# WWE '13 might be coming to PC



## vamsi_krishna (May 20, 2012)

Usually THQ sticks to consoles, when it comes to WWE franchise. But in the recent press release, a snippet caught the eye of many which states that the annual WWE game, will be out for PC.

Take a look at it, 

*captainstarball.com/sites/captainstarball.com/files/writers/7554/wwe13rumor.JPG


Read the complete press release, here


----------



## Tribalgeek (May 20, 2012)

Thums up if its true!


----------



## Alok (May 20, 2012)

Good news for us if it comes true.  last wwe i played was on ps2 , Long ago..... This one should have much improvements of controls and graphics.


----------



## mitraark (May 20, 2012)

Aaarrrrr ... i mean Yay !


----------



## Tribalgeek (May 20, 2012)

Here Comes The Pain was best among the series.


----------



## gameranand (May 20, 2012)

Wow many games are now coming to PC. Good news for PC gamers like us.


----------



## Tribalgeek (May 20, 2012)

gameranand said:


> Wow many games are now coming to PC. Good news for PC gamers like us.



Hallelujah!


----------



## vickybat (May 22, 2012)

Tribalgeek said:


> Here Comes The Pain was best among the series.



I agree and i still play it. Brock lesnar is the real guy in this game. Has some amazing grappling moves.

*@ Vamsi*

Great find buddy. Controller is a must for these kind of games.


----------



## gameranand (May 22, 2012)

Yeah and thats why I have 2 controllers ready.


----------



## Alok (May 23, 2012)

Playing with friends is real fun.


----------



## Tribalgeek (May 23, 2012)

vickybat said:


> I agree and i still play it. Brock lesnar is the real guy in this game. Has some amazing grappling moves.

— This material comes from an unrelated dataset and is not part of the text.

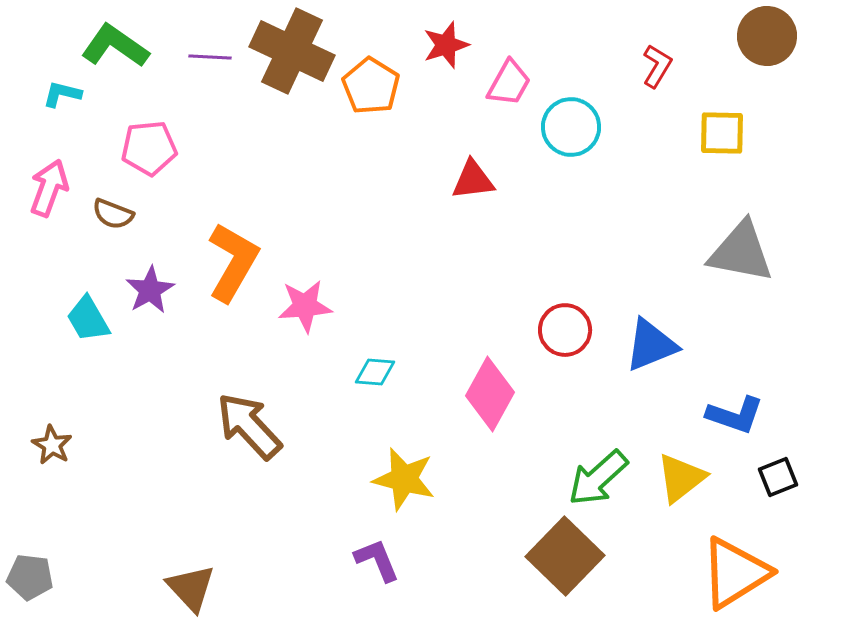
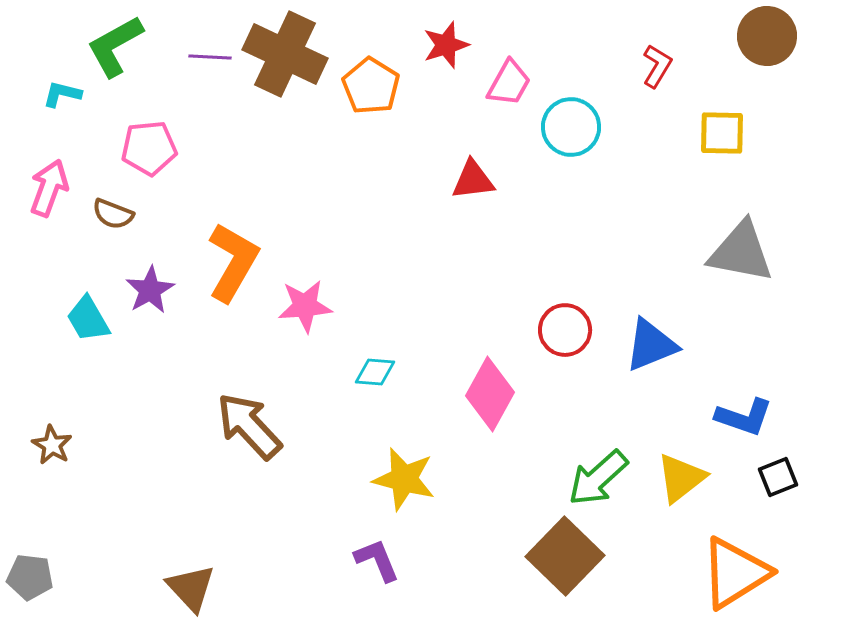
green L-shape: rotated 64 degrees counterclockwise
brown cross: moved 7 px left, 3 px down
blue L-shape: moved 9 px right, 2 px down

Totally agreed! He was the face of WWE back then.



Kola2842 said:


> Playing with friends is real fun.



Oh yeah! I miss my college buddies. (Shouting , Quarreling in 6-Man Tag Matches)


----------



## gameranand (May 23, 2012)

Playing with AI is nothing. I don't even install these type of games if I don't have someone to plao with.


----------



## vickybat (May 23, 2012)

gameranand said:


> Playing with AI is nothing. I don't even install these type of games if I don't have someone to plao with.



Yup absolutely true buddy. AI is very easy and predictable even at the hardest difficulty. Real challenge is against a worthy human opponent who can be unpredictable most of the time.


----------



## gameranand (May 23, 2012)

The best part about MP in a single room is shouting the hell out of game.


----------



## thetechfreak (May 23, 2012)

want this NOW 

finallllly


----------



## d3p (May 23, 2012)

Problem with WWE Games is "I don't the like the graphics at all. None of the superstars really look near to reality"

If we take Fifa or PES as an example. The Gameplay, Stadiums, Players & experience is just amazing. 

Hope THQ don't screw the PC part like previous.


----------



## gameranand (May 23, 2012)

Last game that came for PC had crappy gfx but the console WWE games does looks nice. If they look like that then I am OK with that.


----------



## Tachyon1986 (May 24, 2012)

*I am... the King of the Wooorld! And each one of you...is a JACKASS!*

Just quoting Chris Jericho guys  , I miss the good ol days of WWE. I hope this WWE game will be good . The last game on PC was WWF Raw , and it had a really old roster even for it's time.


Useless info (read if you've got nothing better to do) : The line I quoted was when the WWE went on a tour to the UK. Here's what happened after Chris Jericho entered the ring.

Jericho : Look at all these people!
The Crowd : *applause and Cheers*
Jericho : I am...the King of the World!
The Crowd : *More cheers*
Jericho : And each one of you , is a JACKASS!
The Crowd : *Boos beyond all recognition*

Me : *ROFLMAO*


----------



## Lord073 (May 24, 2012)

Great news!!! Well, hope it's true...BTW they should consider bringing UFC to PC too...


----------



## Tribalgeek (Sep 21, 2012)

So it was a fake news then..:what:


----------



## abhidev (Sep 21, 2012)

In terms of realism...i think Fight night is the best....bust sadly its not there for pc


----------



## gameranand (Sep 21, 2012)

So its not coming to PC ??


----------



## sanny16 (Sep 22, 2012)

Is it coming to pc platform any time soon?


----------